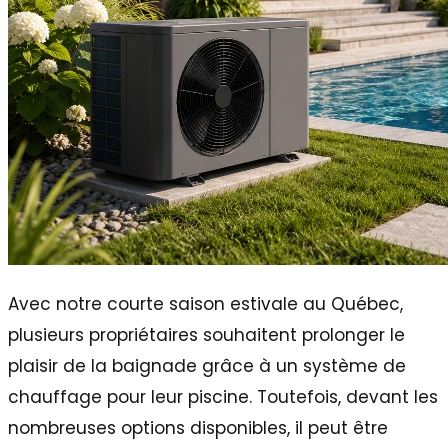
Avec notre courte saison estivale au Québec,
plusieurs propriétaires souhaitent prolonger le
plaisir de la baignade grâce à un système de
chauffage pour leur piscine. Toutefois, devant les
nombreuses options disponibles, il peut être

····················

**What you are asked to do:** Output a precise copy of the entries, leaving the images out.

**Answer below:**
Avec notre courte saison estivale au Québec,
plusieurs propriétaires souhaitent prolonger le
plaisir de la baignade grâce à un système de
chauffage pour leur piscine. Toutefois, devant les
nombreuses options disponibles, il peut être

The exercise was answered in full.